> _Problem requirements_
The answer must consist only of the lines in the records below from the line with "Pagine in rivolta – Milano Cox" to the line with "samodzielnego odkrywania. Poprzez", both included, copied word for word with every picture left out.

> _Stored data entries_
___

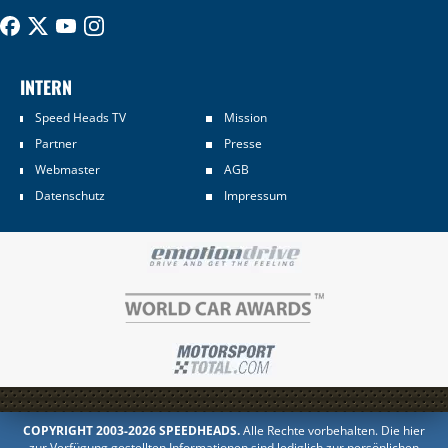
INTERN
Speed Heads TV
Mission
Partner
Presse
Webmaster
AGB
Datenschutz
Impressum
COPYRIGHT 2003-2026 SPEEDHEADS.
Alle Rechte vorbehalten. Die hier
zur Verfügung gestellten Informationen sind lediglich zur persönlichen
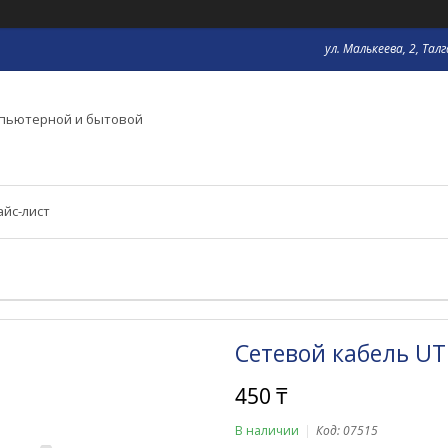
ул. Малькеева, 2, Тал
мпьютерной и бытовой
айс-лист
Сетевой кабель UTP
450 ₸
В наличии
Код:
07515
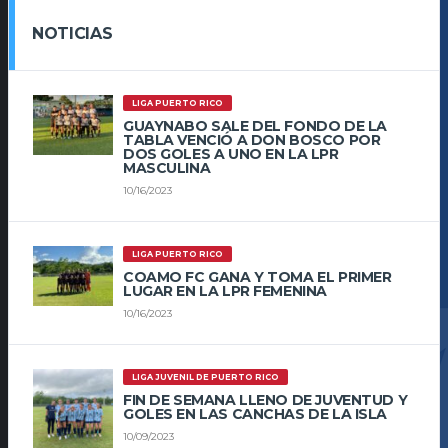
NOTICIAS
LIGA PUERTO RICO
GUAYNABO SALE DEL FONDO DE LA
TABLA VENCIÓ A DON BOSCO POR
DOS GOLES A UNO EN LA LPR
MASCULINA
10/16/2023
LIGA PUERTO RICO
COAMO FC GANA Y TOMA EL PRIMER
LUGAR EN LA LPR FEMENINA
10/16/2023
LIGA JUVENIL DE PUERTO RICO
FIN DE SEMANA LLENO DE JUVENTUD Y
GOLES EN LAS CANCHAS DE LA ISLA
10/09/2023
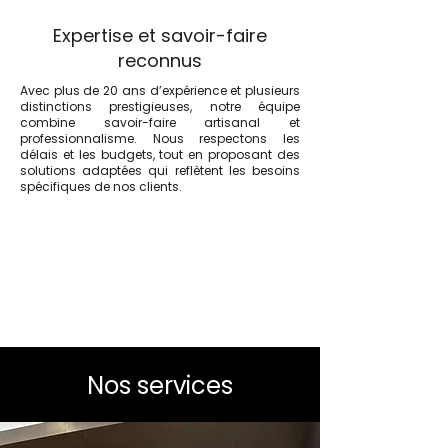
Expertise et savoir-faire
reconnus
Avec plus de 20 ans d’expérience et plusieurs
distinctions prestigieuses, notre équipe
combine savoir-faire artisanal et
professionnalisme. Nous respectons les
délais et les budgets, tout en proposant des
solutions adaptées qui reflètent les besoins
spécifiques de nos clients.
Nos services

___

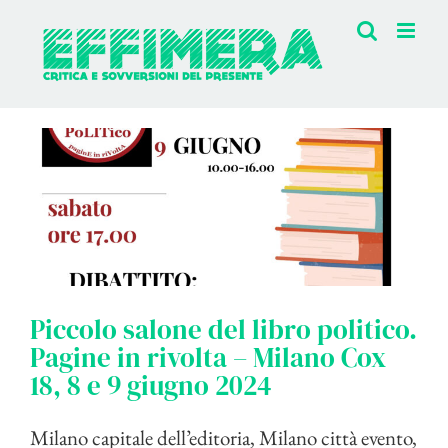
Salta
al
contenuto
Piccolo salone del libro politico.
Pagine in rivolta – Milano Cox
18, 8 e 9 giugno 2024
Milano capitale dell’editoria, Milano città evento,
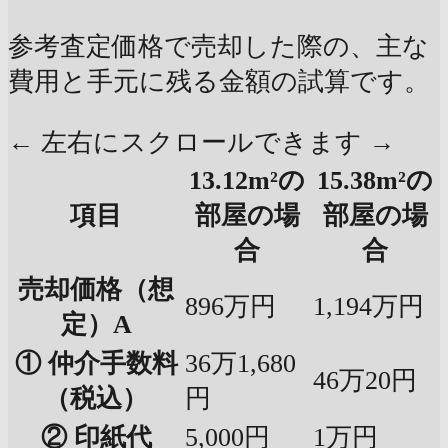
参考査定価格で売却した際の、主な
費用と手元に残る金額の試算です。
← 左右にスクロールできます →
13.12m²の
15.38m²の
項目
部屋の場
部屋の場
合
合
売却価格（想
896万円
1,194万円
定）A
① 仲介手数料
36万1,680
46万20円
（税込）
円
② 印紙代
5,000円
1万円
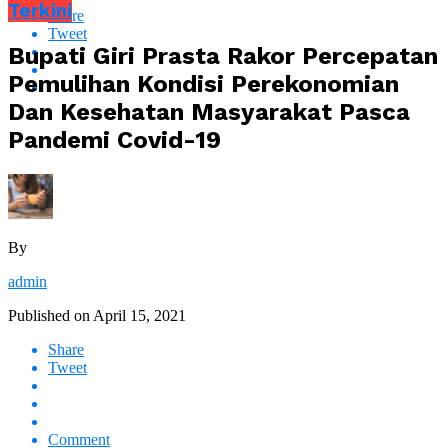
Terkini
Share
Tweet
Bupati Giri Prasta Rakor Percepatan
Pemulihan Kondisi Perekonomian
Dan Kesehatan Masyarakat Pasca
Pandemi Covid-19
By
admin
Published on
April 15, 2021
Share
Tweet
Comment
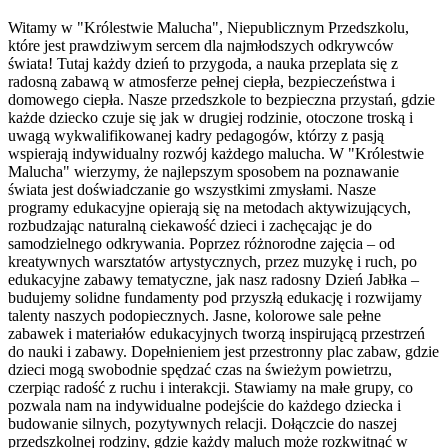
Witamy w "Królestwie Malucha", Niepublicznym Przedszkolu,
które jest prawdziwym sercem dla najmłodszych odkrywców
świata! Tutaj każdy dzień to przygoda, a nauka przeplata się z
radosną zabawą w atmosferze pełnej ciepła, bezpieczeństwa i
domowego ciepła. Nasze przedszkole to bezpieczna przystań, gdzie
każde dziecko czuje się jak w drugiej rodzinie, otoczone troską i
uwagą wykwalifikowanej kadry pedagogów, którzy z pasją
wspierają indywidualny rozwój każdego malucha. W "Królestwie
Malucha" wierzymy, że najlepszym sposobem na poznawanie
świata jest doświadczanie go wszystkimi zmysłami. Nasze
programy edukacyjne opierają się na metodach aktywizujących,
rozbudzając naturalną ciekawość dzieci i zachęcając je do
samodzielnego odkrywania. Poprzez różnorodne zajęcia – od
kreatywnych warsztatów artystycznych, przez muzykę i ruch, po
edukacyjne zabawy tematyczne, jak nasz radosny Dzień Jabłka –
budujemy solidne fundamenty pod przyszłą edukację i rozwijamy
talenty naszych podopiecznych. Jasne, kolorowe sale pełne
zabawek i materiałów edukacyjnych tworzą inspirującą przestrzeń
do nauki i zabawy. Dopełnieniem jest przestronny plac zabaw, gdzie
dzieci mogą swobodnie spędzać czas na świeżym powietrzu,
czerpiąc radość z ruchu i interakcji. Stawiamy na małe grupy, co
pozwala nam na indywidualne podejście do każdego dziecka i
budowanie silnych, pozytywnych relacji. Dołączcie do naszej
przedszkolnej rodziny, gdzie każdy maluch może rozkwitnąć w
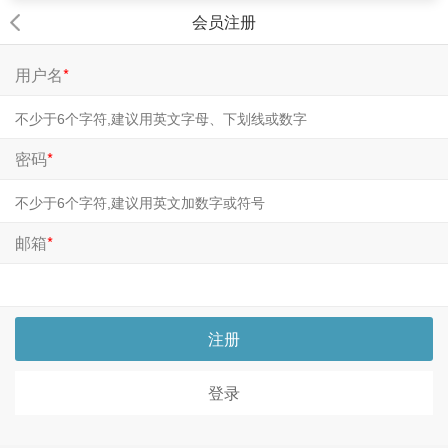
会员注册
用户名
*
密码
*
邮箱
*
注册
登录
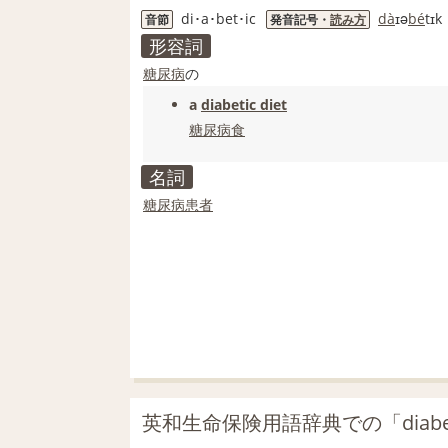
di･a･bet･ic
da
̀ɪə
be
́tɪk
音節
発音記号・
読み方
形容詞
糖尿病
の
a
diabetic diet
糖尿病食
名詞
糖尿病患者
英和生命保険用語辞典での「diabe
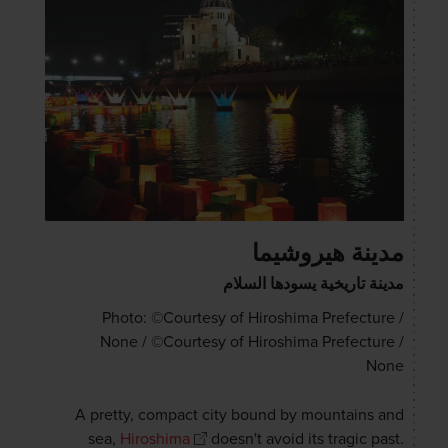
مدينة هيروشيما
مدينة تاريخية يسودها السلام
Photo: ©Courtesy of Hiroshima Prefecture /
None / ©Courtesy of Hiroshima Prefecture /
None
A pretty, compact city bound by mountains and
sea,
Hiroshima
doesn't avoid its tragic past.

___

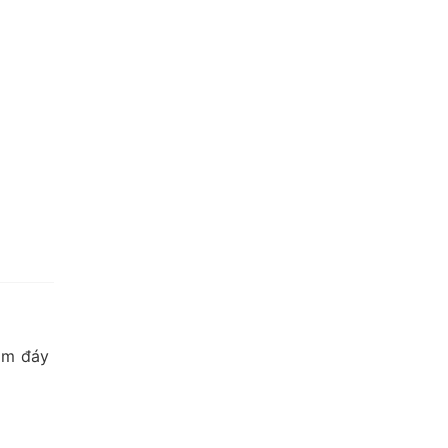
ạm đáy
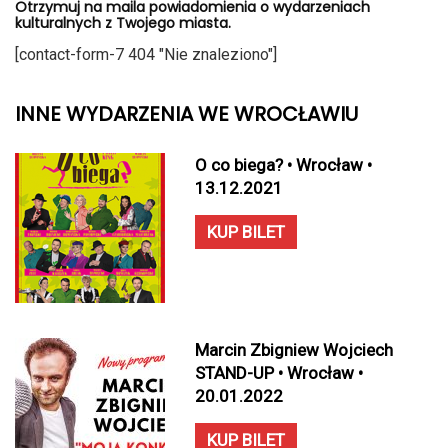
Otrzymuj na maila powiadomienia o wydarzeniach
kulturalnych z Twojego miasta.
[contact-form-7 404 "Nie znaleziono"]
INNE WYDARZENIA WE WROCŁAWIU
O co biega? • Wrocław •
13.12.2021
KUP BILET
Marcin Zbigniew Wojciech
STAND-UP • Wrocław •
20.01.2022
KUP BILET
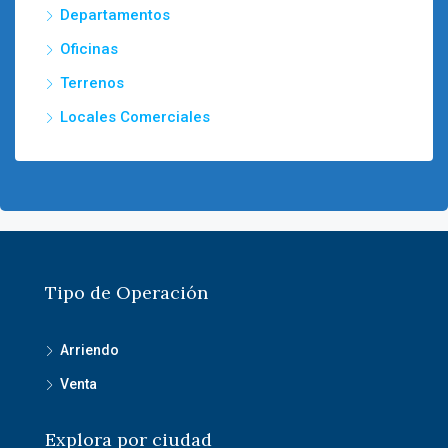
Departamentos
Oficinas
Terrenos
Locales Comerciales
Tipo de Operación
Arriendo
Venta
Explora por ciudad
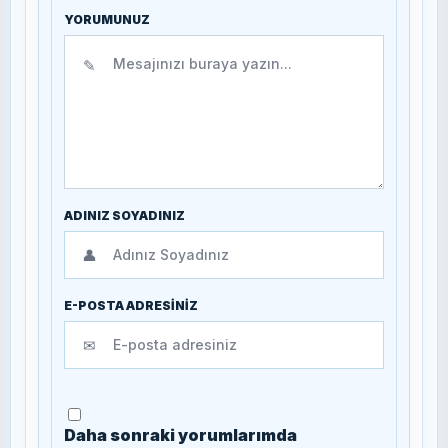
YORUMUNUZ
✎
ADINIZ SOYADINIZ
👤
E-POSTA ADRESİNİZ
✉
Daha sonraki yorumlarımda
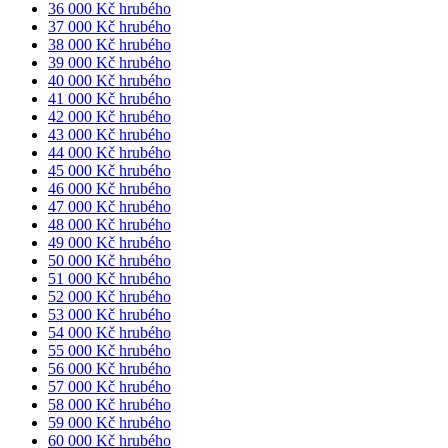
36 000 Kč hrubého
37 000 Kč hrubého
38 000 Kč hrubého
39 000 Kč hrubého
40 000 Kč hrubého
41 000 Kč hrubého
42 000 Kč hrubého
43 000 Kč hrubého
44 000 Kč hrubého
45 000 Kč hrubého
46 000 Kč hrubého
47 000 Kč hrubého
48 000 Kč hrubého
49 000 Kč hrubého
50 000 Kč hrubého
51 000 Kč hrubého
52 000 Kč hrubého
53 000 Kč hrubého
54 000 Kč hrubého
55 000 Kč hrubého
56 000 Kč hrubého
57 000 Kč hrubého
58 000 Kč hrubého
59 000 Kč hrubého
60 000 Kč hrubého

___

> _Answer area_
Pagine in rivolta – Milano Cox
18, 8 e 9 giugno 2024
Milano capitale dell’editoria, Milano città evento,
参考査定価格で売却した際の、主な
費用と手元に残る金額の試算です。
← 左右にスクロールできます →
13.12m²の
15.38m²の
項目
部屋の場
部屋の場
合
合
売却価格（想
896万円
1,194万円
定）A
① 仲介手数料
36万1,680
46万20円
（税込）
円
② 印紙代
5,000円
1万円
Terkini
Share
Tweet
Bupati Giri Prasta Rakor Percepatan
Pemulihan Kondisi Perekonomian
Dan Kesehatan Masyarakat Pasca
Pandemi Covid-19
By
admin
Published on
April 15, 2021
Share
Tweet
Comment
Witamy w "Królestwie Malucha", Niepublicznym Przedszkolu,
które jest prawdziwym sercem dla najmłodszych odkrywców
świata! Tutaj każdy dzień to przygoda, a nauka przeplata się z
radosną zabawą w atmosferze pełnej ciepła, bezpieczeństwa i
domowego ciepła. Nasze przedszkole to bezpieczna przystań, gdzie
każde dziecko czuje się jak w drugiej rodzinie, otoczone troską i
uwagą wykwalifikowanej kadry pedagogów, którzy z pasją
wspierają indywidualny rozwój każdego malucha. W "Królestwie
Malucha" wierzymy, że najlepszym sposobem na poznawanie
świata jest doświadczanie go wszystkimi zmysłami. Nasze
programy edukacyjne opierają się na metodach aktywizujących,
rozbudzając naturalną ciekawość dzieci i zachęcając je do
samodzielnego odkrywania. Poprzez różnorodne zajęcia – od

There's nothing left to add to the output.